- _Exercise_: Return the data below in full and exactly, except that the pictures are dropped.

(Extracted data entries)
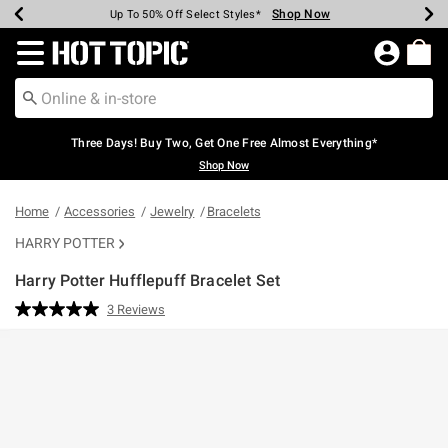
Shop Now
Shop Now
Shop Now
Shop Now
Shop Now
Shop Now
Earn Hot Cash Every $40 Spent*
Up To 50% Off Select Styles*
Up To 40% Off Backpacks*
Up To 60% Off Clearance*
Free Shipping Over $75*
Free Pickup In-Store*
Redirect to Hot Topic Home Page
Three Days! Buy Two, Get One Free Almost Everything*
Shop Now
Home
Accessories
Jewelry
Bracelets
HARRY POTTER
Harry Potter Hufflepuff Bracelet Set
5 out of 5 Customer Rating
3 Reviews
Read
3
Reviews.
Same
page
link.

- _Response for this exercise_:
Shop Now
Shop Now
Shop Now
Shop Now
Shop Now
Shop Now
Earn Hot Cash Every $40 Spent*
Up To 50% Off Select Styles*
Up To 40% Off Backpacks*
Up To 60% Off Clearance*
Free Shipping Over $75*
Free Pickup In-Store*
Redirect to Hot Topic Home Page
Three Days! Buy Two, Get One Free Almost Everything*
Shop Now
Home
Accessories
Jewelry
Bracelets
HARRY POTTER
Harry Potter Hufflepuff Bracelet Set
5 out of 5 Customer Rating
3 Reviews
Read
3
Reviews.
Same
page
link.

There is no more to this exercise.